§ **PROBLEM TO WORK ON**
Between the line containing "pour contrôler l'état" and the line containing "nos partenaires, de" lies a run of lines; give that run again exactly, with both of those lines, and nothing else from the entries below.

§ **GIVEN RECORDS**
━━━━

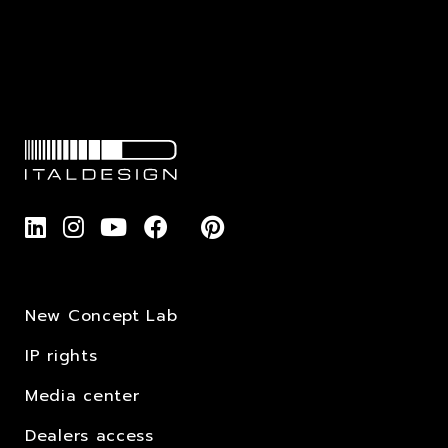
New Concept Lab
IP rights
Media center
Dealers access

━━━━

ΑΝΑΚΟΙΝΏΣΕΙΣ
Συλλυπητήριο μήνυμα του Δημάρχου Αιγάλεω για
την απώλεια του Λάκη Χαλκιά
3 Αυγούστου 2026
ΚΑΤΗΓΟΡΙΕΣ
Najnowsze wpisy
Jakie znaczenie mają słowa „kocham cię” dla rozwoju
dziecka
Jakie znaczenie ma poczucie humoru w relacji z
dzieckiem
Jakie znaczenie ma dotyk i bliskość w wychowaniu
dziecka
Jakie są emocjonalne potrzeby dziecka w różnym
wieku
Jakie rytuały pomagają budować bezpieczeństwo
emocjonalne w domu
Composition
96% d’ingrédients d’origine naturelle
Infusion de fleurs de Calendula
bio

━━━━

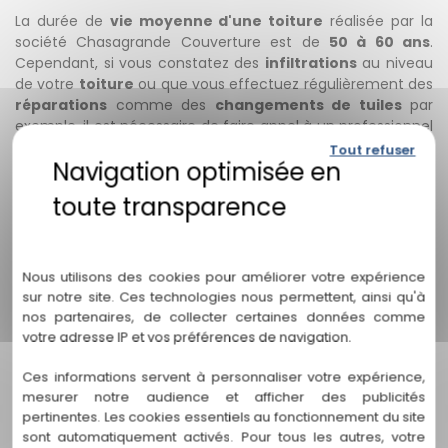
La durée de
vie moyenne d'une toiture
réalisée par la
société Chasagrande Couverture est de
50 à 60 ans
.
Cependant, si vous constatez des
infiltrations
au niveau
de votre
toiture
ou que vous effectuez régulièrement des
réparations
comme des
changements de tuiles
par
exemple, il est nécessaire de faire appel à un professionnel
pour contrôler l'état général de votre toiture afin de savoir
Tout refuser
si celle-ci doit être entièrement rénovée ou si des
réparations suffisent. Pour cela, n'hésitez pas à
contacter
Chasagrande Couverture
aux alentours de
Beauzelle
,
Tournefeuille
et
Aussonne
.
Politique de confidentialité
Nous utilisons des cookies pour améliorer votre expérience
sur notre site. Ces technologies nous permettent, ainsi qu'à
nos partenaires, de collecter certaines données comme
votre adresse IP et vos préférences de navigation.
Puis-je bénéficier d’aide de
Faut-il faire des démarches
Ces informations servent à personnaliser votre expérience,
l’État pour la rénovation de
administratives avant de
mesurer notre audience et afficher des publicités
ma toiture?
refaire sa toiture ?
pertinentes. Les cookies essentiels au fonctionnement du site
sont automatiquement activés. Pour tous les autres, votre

━━━━

§ **OUTPUT BELOW**
pour contrôler l'état général de votre toiture afin de savoir
Tout refuser
si celle-ci doit être entièrement rénovée ou si des
réparations suffisent. Pour cela, n'hésitez pas à
contacter
Chasagrande Couverture
aux alentours de
Beauzelle
,
Tournefeuille
et
Aussonne
.
Politique de confidentialité
Nous utilisons des cookies pour améliorer votre expérience
sur notre site. Ces technologies nous permettent, ainsi qu'à
nos partenaires, de collecter certaines données comme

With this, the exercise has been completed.